Last year, 219 thousand working days were lost in the Netherlands, the highest number since 2002. More than half were lost due to strikes in the cleaning services sector, but the number of strike days was also high in the sector education.
Number of strike days varies considerably from one year to the next
Each year, workers go on strike to force employers to meet their demands. In the period 2002-2012, the number of strike days varied between 245 thousand in 2002 and 5 thousand in 2009. With 219 thousand strike days, the number of working days lost in 2012 was relatively high.
Working days lost due to strikes
Many strike days in sectors cleaning services and education
There were eighteen strikes in the Netherlands last year. The highest numbers of strike days were recorded in the sectors cleaning services and education.
Strike cleaning sector lasted fifteen weeks
In the cleaning industry, part of the sector leasing and other business services, 143 thousand working days were lost, i.e. more than half of the total number of strike days last year. The sector cleaning services went on strike because of a collective bargaining deadlock. The strike lasted 15 weeks and resulted in a new collective wage agreement.

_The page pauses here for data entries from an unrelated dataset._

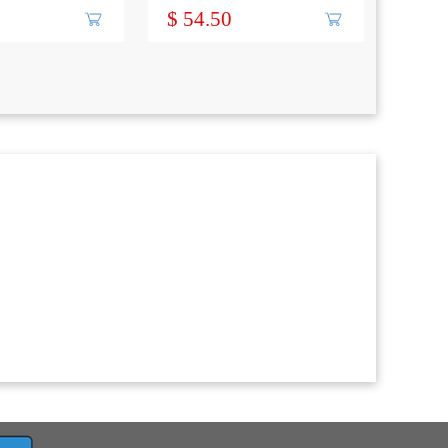
-S
$ 54.50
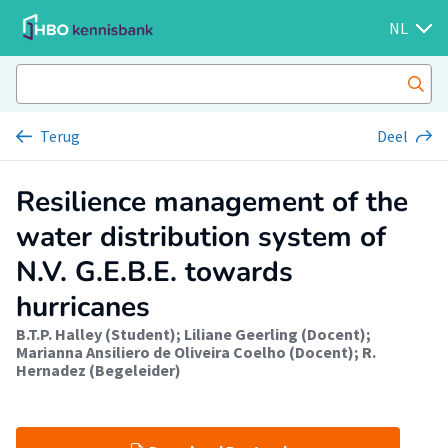
NL
Terug
Deel
Resilience management of the
water distribution system of
N.V. G.E.B.E. towards
hurricanes
B.T.P. Halley (Student)
;
Liliane Geerling (Docent)
;
Marianna Ansiliero de Oliveira Coelho (Docent)
;
R.
Hernadez (Begeleider)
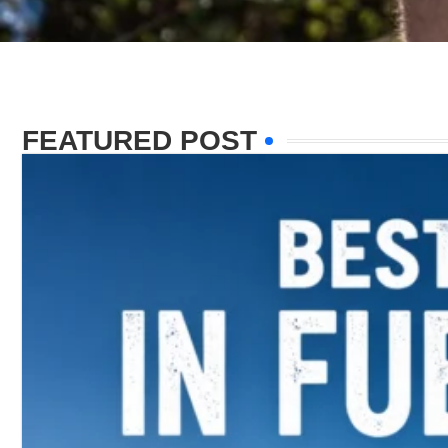
FEATURED POST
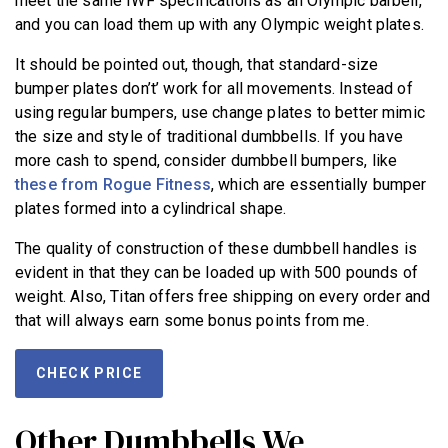
meet the same IWF specifications as an Olympic barbell,
and you can load them up with any Olympic weight plates.
It should be pointed out, though, that standard-size
bumper plates don’t’ work for all movements. Instead of
using regular bumpers, use change plates to better mimic
the size and style of traditional dumbbells. If you have
more cash to spend, consider dumbbell bumpers, like
these from Rogue Fitness
, which are essentially bumper
plates formed into a cylindrical shape.
The quality of construction of these dumbbell handles is
evident in that they can be loaded up with 500 pounds of
weight. Also, Titan offers free shipping on every order and
that will always earn some bonus points from me.
CHECK PRICE
Other Dumbbells We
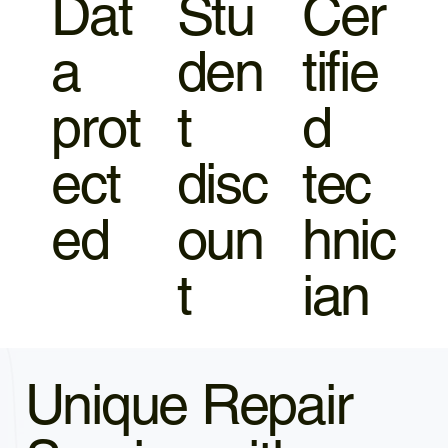
Dat
Stu
Cer
a
den
tifie
prot
t
d
ect
disc
tec
ed
oun
hnic
t
ian
Unique Repair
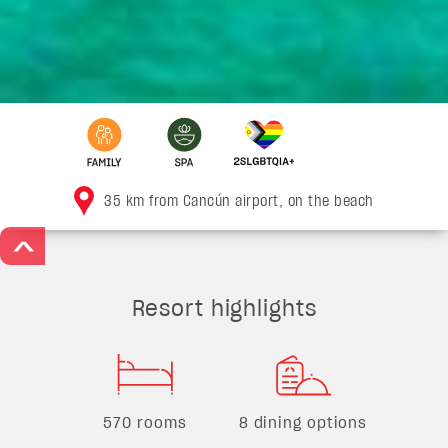
35 km from Cancún airport, on the beach
>
Resort highlights
570 rooms
8 dining options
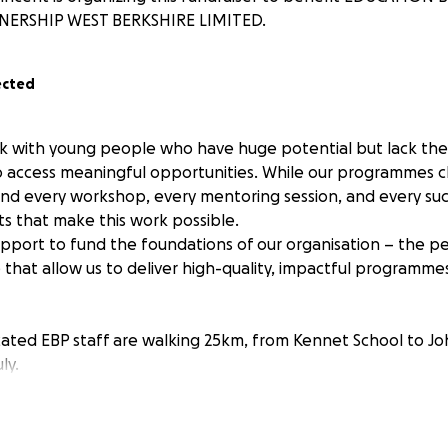
NERSHIP WEST BERKSHIRE LIMITED.
ected
k with young people who have huge potential but lack the s
 access meaningful opportunities. While our programmes ch
ehind every workshop, every mentoring session, and every suc
ts that make this work possible.
pport to fund the foundations of our organisation – the pe
e that allow us to deliver high-quality, impactful programm
cated EBP staff are walking 25km, from Kennet School to J
ly.
 help cover:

Education accounts for quarter of strike days
The sector education was also strike-ridden. These strikes were a reaction against government plans to keep the number of lessons in the first two years of secondary education at 1,040 hours and cutbacks in special education. As a result, 53 thousand working days were lost in the education sector, nearly one quarter of all strike days in 2012. In the sector manufacturing industry, 18 thousand working days were lost due to strikes.